Content starts

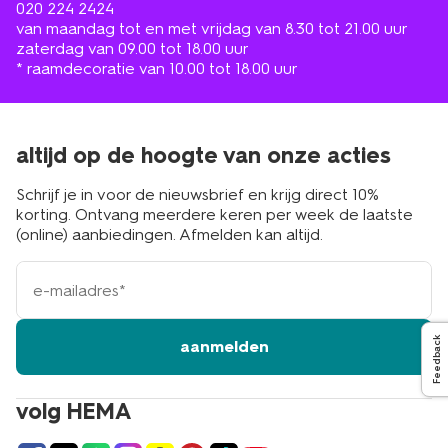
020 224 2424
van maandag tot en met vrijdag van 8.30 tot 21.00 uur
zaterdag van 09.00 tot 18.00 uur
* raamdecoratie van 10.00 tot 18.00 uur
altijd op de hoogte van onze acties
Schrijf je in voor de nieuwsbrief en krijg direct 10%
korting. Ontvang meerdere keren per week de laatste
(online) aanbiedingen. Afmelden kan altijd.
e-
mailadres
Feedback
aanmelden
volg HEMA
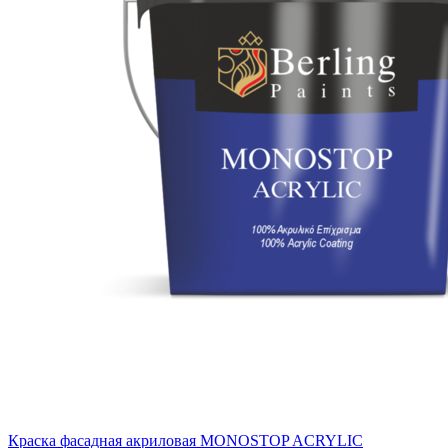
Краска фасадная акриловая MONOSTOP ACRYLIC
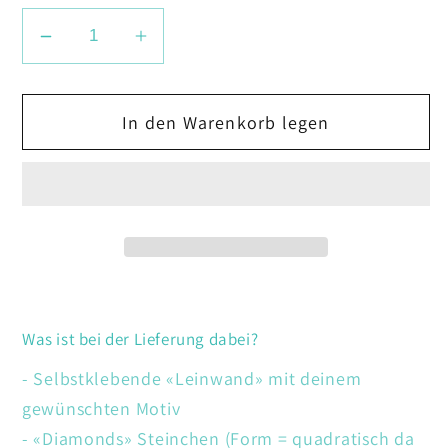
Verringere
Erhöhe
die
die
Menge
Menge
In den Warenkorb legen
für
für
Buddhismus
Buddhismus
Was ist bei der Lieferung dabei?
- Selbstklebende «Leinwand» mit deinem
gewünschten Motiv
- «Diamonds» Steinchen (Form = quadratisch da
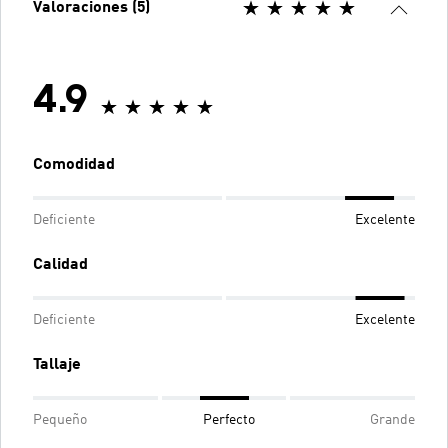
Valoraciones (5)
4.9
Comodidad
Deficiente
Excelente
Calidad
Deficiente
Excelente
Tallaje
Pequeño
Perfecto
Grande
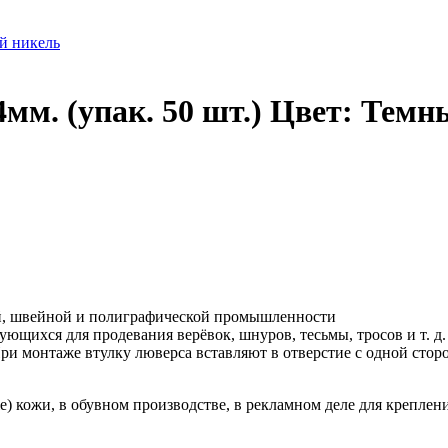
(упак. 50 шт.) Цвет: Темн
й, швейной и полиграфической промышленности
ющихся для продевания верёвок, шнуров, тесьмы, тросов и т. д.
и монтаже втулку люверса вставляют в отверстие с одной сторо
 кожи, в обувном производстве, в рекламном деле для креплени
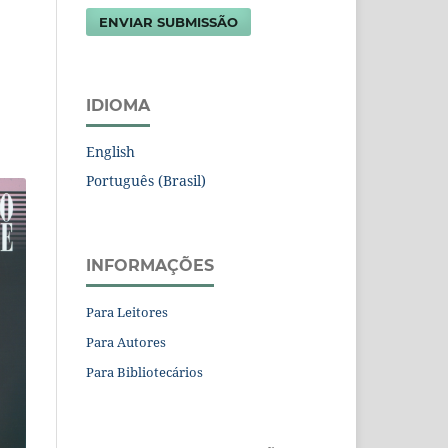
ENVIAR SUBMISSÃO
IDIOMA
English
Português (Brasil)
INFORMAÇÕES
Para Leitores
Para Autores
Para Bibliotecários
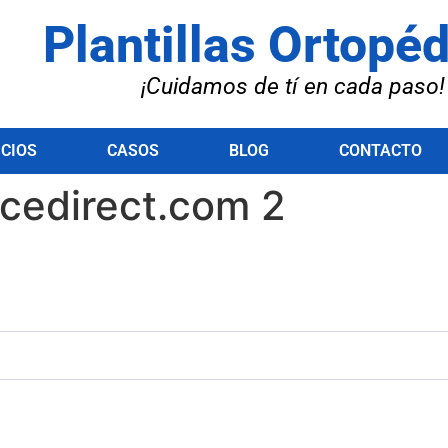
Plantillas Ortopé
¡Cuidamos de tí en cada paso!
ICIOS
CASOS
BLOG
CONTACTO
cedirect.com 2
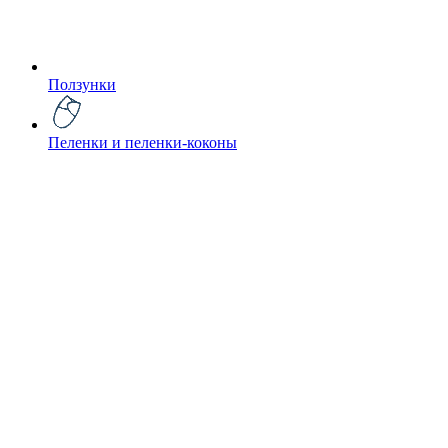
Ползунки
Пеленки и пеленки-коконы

Content ends

## What you will do
The full listing, reproduced exactly and without pictures, is the expected output.

## Final answer
020 224 2424
van maandag tot en met vrijdag van 8.30 tot 21.00 uur
zaterdag van 09.00 tot 18.00 uur
* raamdecoratie van 10.00 tot 18.00 uur
altijd op de hoogte van onze acties
Schrijf je in voor de nieuwsbrief en krijg direct 10%
korting. Ontvang meerdere keren per week de laatste
(online) aanbiedingen. Afmelden kan altijd.
e-
mailadres
Feedback
aanmelden
volg HEMA
Краска фасадная акриловая MONOSTOP ACRYLIC
Verringere
Erhöhe
die
die
Menge
Menge
In den Warenkorb legen
für
für
Buddhismus
Buddhismus
Was ist bei der Lieferung dabei?
- Selbstklebende «Leinwand» mit deinem
gewünschten Motiv
- «Diamonds» Steinchen (Form = quadratisch da
Valoraciones (5)
4.9
Comodidad
Deficiente
Excelente
Calidad
Deficiente
Excelente
Tallaje
Pequeño
Perfecto
Grande
(упак. 50 шт.) Цвет: Темн
й, швейной и полиграфической промышленности
ющихся для продевания верёвок, шнуров, тесьмы, тросов и т. д.
и монтаже втулку люверса вставляют в отверстие с одной сторо
 кожи, в обувном производстве, в рекламном деле для креплени
ENVIAR SUBMISSÃO
IDIOMA
English
Português (Brasil)
INFORMAÇÕES
Para Leitores
Para Autores
Para Bibliotecários
Plantillas Ortopé
¡Cuidamos de tí en cada paso!
ICIOS
CASOS
BLOG
CONTACTO
cedirect.com 2
Ползунки
Пеленки и пеленки-коконы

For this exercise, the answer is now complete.